=== DATA PROVIDED ===

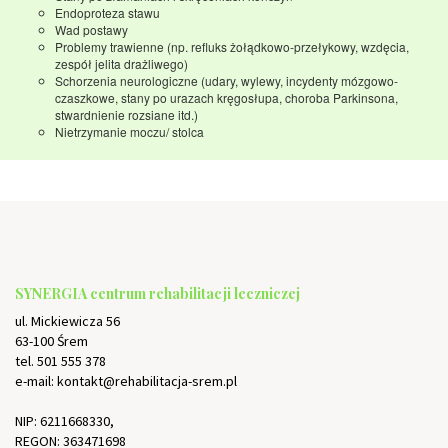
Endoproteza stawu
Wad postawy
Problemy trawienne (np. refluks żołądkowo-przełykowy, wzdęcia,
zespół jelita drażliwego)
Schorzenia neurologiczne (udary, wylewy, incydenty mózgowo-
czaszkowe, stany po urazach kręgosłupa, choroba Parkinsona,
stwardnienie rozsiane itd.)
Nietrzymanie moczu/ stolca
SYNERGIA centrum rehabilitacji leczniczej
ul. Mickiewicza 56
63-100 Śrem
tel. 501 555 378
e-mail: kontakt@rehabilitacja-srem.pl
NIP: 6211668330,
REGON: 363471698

===
=== DATA PROVIDED ===

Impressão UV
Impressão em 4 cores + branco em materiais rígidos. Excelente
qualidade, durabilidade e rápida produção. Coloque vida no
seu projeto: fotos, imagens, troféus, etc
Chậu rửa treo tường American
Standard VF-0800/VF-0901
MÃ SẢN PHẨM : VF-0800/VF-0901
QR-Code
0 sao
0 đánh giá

===

THE PROBLEM: Reproduce, word for word and in full, only the lines above that start at the line with "tel. 501 555 378" and run through the line with "REGON: 363471698", both ends included.

SOLUTION TO THIS PROBLEM:
tel. 501 555 378
e-mail: kontakt@rehabilitacja-srem.pl
NIP: 6211668330,
REGON: 363471698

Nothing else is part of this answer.